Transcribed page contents

········

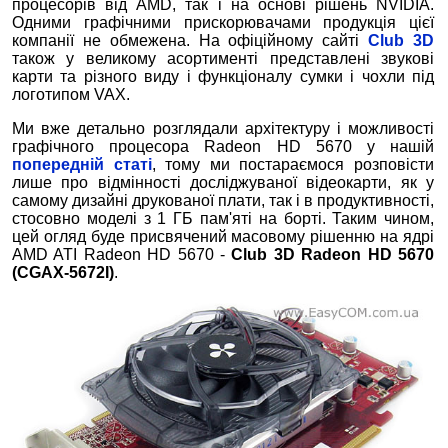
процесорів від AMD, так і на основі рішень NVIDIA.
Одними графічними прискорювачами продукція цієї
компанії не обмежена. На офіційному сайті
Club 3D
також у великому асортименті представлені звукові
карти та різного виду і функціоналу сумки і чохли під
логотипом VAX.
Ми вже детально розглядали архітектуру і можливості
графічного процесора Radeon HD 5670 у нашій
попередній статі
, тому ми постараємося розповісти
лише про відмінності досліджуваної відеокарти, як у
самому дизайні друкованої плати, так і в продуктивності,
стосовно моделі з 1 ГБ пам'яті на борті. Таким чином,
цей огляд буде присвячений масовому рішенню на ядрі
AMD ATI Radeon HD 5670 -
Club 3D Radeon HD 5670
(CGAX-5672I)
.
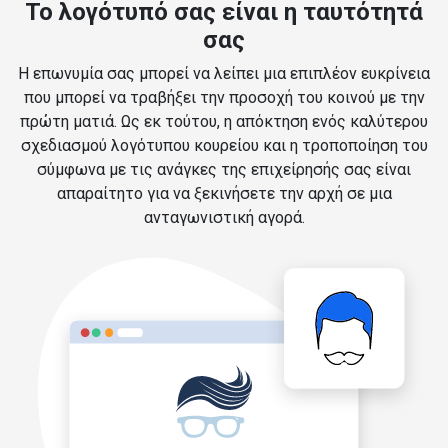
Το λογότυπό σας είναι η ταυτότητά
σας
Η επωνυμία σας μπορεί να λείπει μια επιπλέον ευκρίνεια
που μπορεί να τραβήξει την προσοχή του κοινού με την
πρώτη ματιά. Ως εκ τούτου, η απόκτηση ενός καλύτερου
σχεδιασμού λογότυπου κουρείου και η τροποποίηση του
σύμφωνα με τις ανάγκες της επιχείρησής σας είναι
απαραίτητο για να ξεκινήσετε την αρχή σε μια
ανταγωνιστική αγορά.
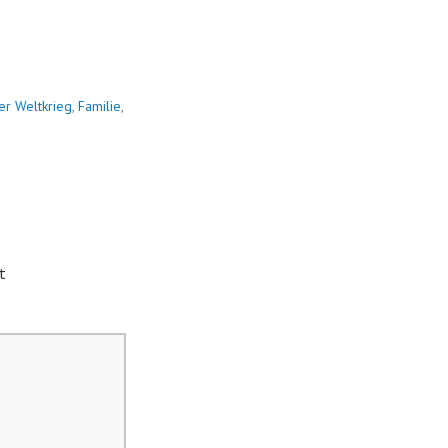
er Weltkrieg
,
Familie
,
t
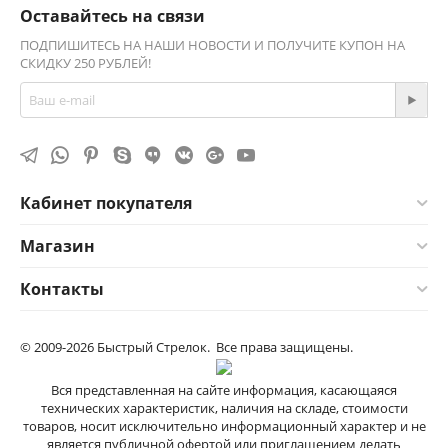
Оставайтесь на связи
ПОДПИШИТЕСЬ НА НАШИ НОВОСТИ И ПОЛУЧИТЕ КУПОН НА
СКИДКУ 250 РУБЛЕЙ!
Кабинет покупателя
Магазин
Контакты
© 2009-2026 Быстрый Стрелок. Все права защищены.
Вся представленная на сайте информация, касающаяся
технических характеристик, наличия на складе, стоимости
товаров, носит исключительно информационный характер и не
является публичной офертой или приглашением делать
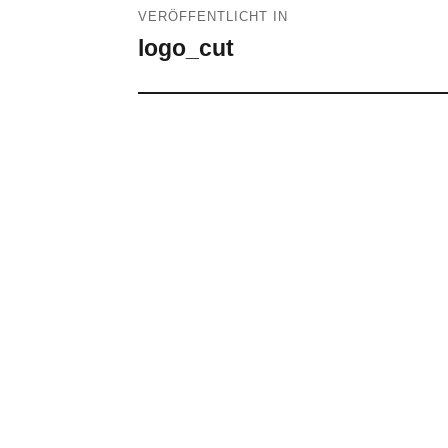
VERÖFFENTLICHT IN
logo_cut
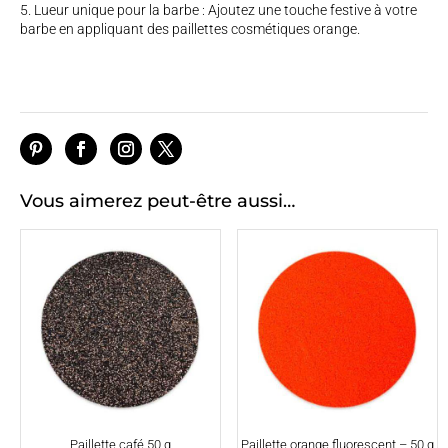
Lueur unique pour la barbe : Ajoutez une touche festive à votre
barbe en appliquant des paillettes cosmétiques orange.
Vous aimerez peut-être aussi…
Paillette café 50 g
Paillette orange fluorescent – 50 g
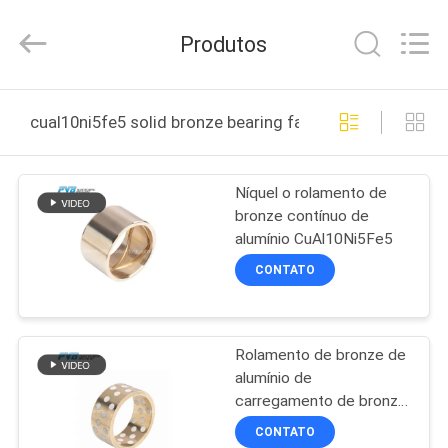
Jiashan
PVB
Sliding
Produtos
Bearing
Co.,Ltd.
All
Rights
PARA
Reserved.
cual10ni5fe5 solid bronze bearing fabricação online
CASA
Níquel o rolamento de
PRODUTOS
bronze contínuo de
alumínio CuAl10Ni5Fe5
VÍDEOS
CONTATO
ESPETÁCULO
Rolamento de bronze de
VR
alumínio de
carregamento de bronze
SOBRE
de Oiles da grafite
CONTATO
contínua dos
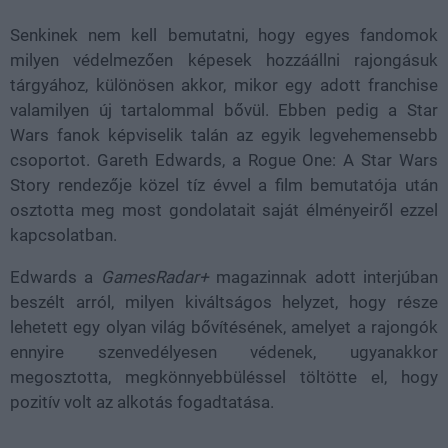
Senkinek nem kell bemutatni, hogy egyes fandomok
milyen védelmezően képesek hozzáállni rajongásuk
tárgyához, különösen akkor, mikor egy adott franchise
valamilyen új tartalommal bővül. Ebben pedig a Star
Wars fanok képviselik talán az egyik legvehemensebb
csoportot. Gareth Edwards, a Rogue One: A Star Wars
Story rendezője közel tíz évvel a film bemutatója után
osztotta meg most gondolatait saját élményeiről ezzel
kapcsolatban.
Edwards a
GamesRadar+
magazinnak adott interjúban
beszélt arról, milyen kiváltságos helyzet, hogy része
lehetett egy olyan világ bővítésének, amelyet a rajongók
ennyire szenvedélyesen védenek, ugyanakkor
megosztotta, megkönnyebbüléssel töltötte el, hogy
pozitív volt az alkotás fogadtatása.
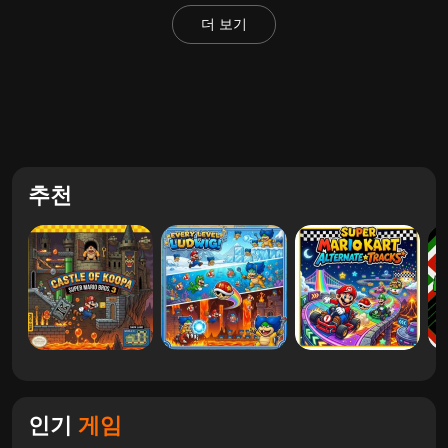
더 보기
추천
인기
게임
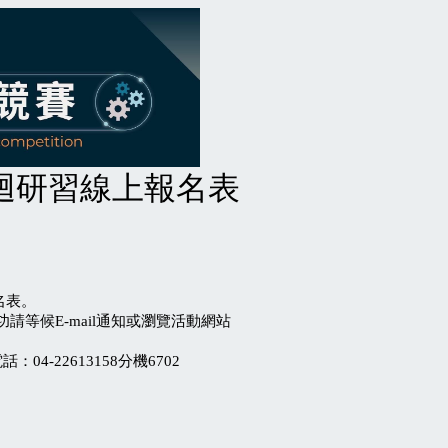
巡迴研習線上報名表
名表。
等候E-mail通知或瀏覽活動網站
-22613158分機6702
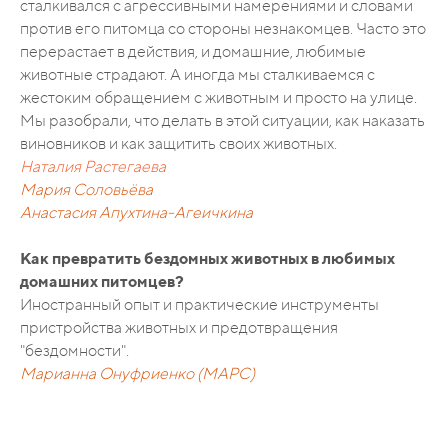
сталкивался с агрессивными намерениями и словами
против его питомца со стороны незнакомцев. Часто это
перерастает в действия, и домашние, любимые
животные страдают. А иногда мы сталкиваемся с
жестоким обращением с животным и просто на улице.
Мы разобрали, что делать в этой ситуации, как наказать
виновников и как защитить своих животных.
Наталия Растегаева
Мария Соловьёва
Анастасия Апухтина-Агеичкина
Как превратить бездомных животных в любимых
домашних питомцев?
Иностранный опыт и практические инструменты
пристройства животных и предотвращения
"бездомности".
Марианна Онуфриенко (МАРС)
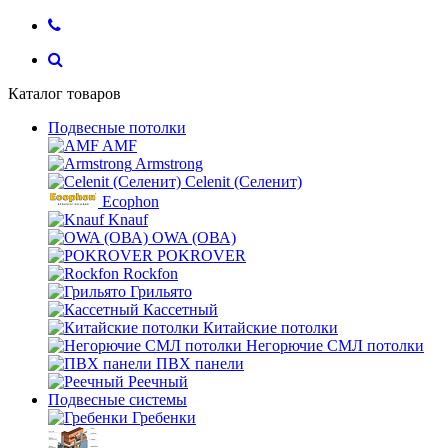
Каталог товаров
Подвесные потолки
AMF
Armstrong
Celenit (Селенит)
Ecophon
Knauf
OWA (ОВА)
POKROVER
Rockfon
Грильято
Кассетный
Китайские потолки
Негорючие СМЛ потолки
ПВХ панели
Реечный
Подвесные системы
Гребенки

········

** PROBLEM DESCRIPTION **
Could you copy every line from the records that mentions the word "делать"?

** EXERCISE ANSWER **
является публичной офертой или приглашением делать
Мы разобрали, что делать в этой ситуации, как наказать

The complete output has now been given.